◆ Data for review:
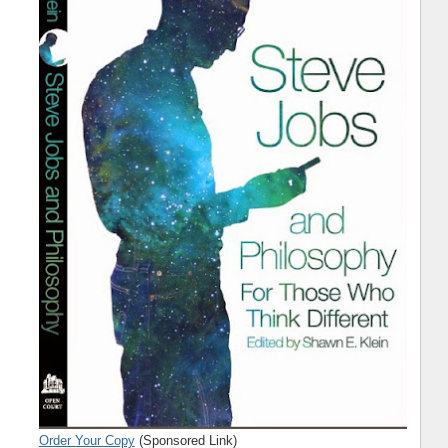
Order Your Copy
(Sponsored Link)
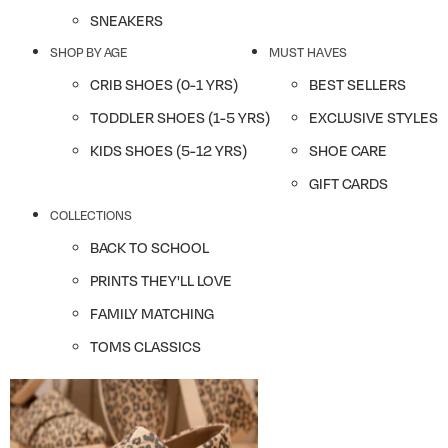
SNEAKERS
SHOP BY AGE
MUST HAVES
CRIB SHOES (0-1 YRS)
BEST SELLERS
TODDLER SHOES (1-5 YRS)
EXCLUSIVE STYLES
KIDS SHOES (5-12 YRS)
SHOE CARE
GIFT CARDS
COLLECTIONS
BACK TO SCHOOL
PRINTS THEY'LL LOVE
FAMILY MATCHING
TOMS CLASSICS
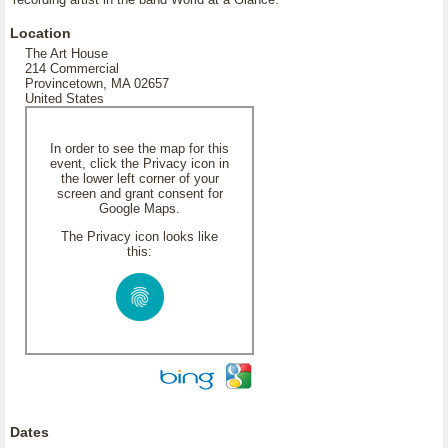
Location
The Art House
214 Commercial
Provincetown, MA 02657
United States
In order to see the map for this
event, click the Privacy icon in
the lower left corner of your
screen and grant consent for
Google Maps.
The Privacy icon looks like
this:
Dates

◆ Work instruction:
Tell how many lines of the listing include the word "SHOES"; the number alone is the answer.

◆ Response to this exercise:
3